I learnt it not from her lips—no words had given me the assurance—and yet I was certain that it was so; certain as that I lived. Not all the knowledge in the world could have given me the pleasure of that one thought!
“Aurora loves me!”
This was my exclamation, as one morning I emerged from the village upon the road leading to the plantation. Three times a week—sometimes even more frequently—I had made this journey. Sometimes I encountered strangers at the house—friends of Mademoiselle. Sometimes I found her alone, or in company with Aurore. The latter I could never find alone! Oh! how I longed for that opportunity!
My visits, of course, were ostensibly to Mademoiselle. I dared not seek an interflow with the slave.
Eugénie still preserved the air of melancholy, that now appeared to have settled upon her. Sometimes she was even sad,—at no time cheerful. As I was not made the confidant of her sorrows, I could only guess at the cause. Gayarre, of course, I believed to be the fiend.
Of him I had learnt little. He shunned me on the road, or in the fields; and upon his grounds I never trespassed. I found that he was held in but little respect, except among those who worshipped his wealth. How he was prospering in his suit with Eugénie I knew not. The world talked of such a thing as among the “probabilities”—though one of the strange ones, it was deemed. I had sympathy for the young Creole, but I might have felt it more profoundly under other circumstances. As it was, my whole soul was under the influence of a stronger passion—my love for Aurore.

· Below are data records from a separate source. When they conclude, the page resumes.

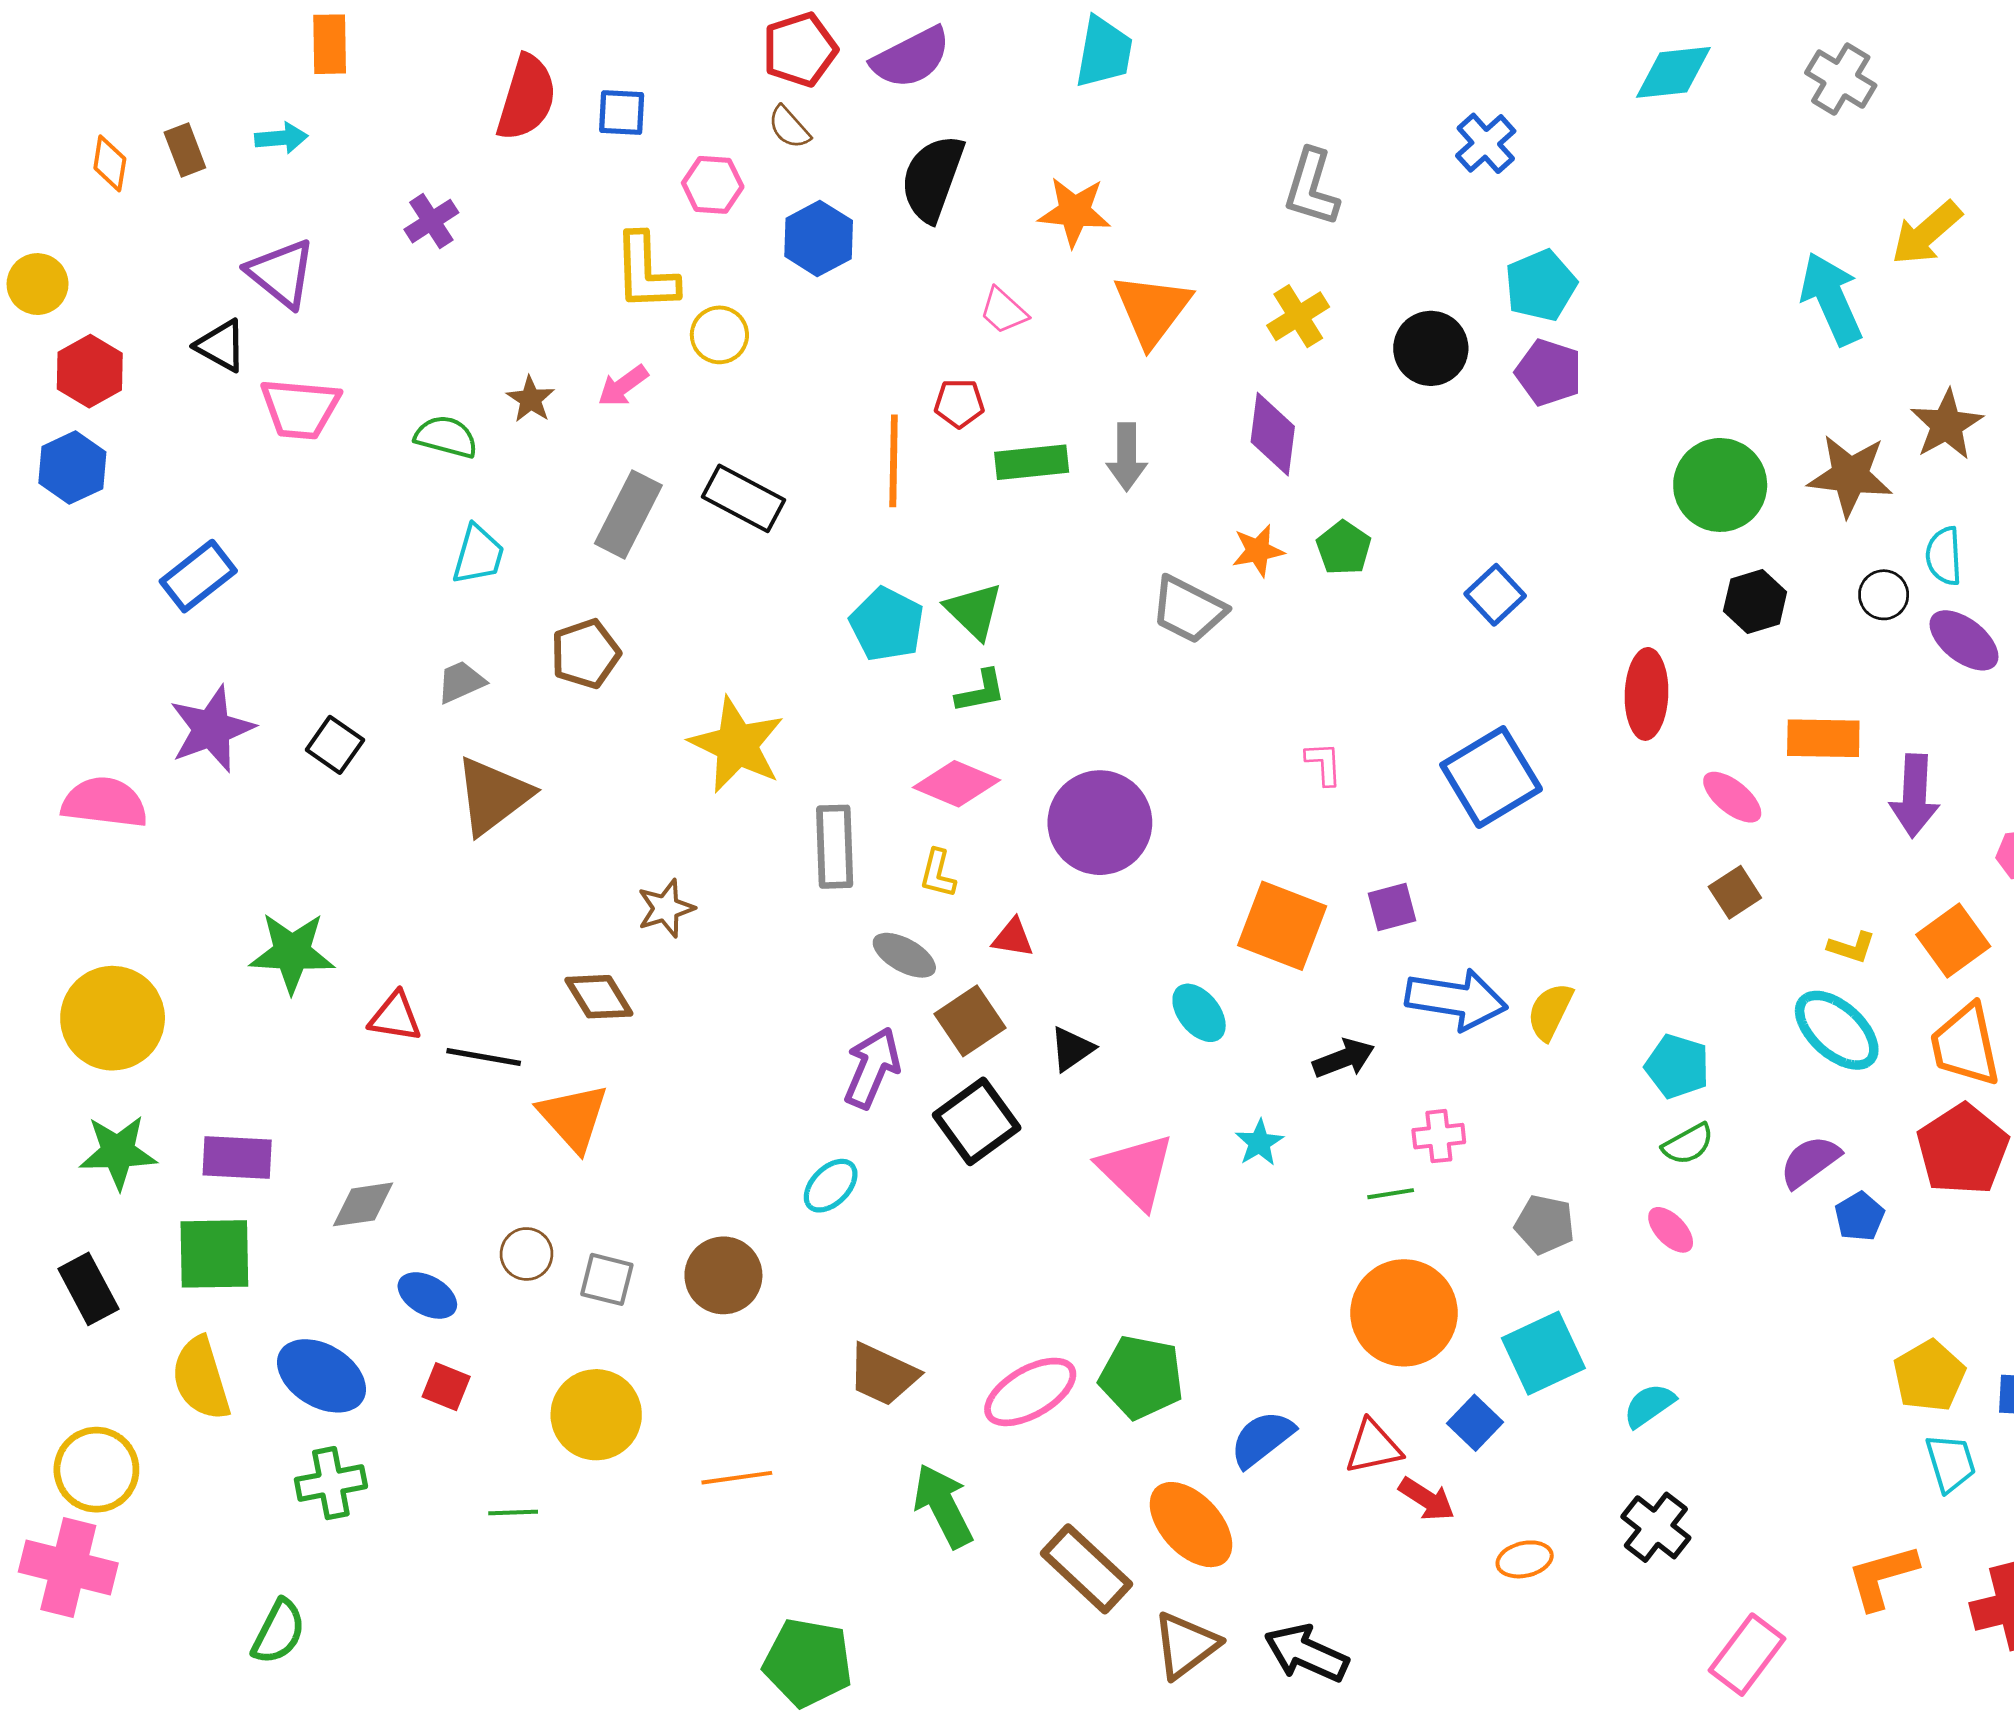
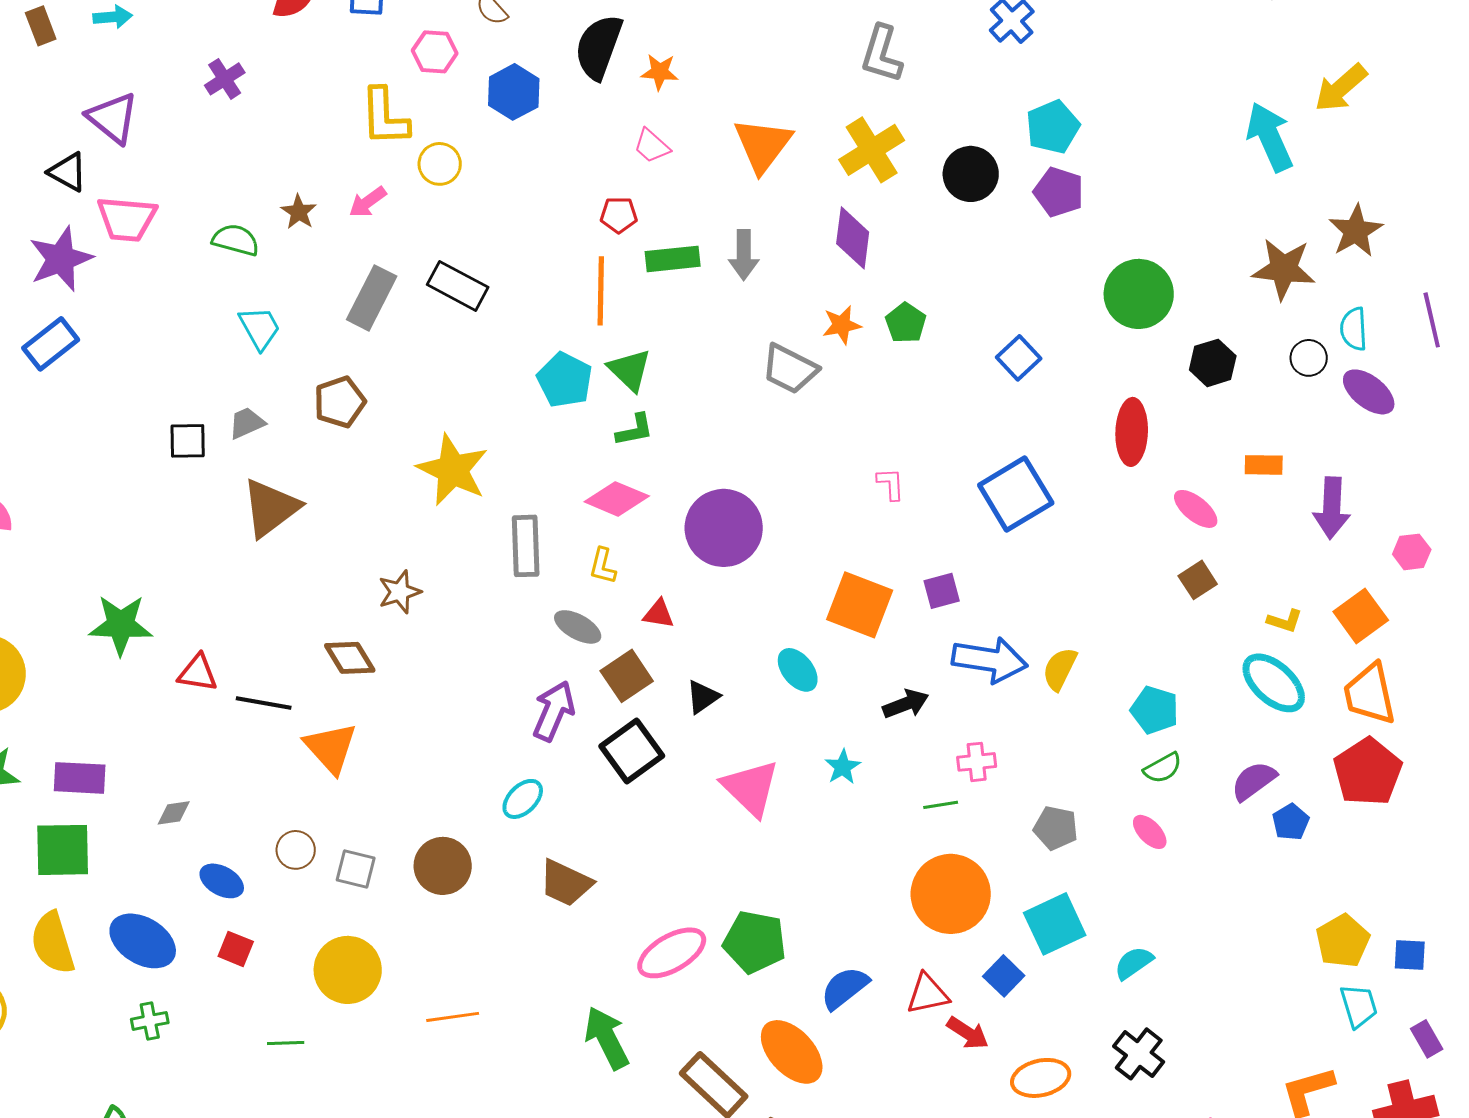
orange star: (1074, 212) -> (660, 72), moved, size x0.7
yellow cross: (1298, 316) -> (872, 150), size x1.4
orange line: (894, 461) -> (601, 291), moved
green circle: (1720, 485) -> (1139, 294), moved
cyan trapezoid: (478, 555) -> (260, 328), turned -45
purple star: (212, 729) -> (61, 259), moved
orange rectangle: (1823, 738) -> (1264, 465), size x0.7
black square: (335, 745) -> (188, 441), moved, turned -36
gray diamond: (363, 1204) -> (174, 813), size x0.7
brown trapezoid: (883, 1375) -> (566, 883), moved
green cross: (331, 1483) -> (150, 1021), size x0.7
orange ellipse: (1525, 1559) -> (1041, 1078), size x1.4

“Yes—Aurore loves me!” I repeated to myself as I passed out from the village, and faced down the Levee road.
I was mounted. Reigart, in his generous hospitality, had even made me master of a horse—a fine animal that rose buoyantly under me, as though he was also imbued by some noble passion.
My well-trained steed followed the path without need of guidance, and dropping the bridle upon his neck, I left him to go at will, and pursued the train of my reflections.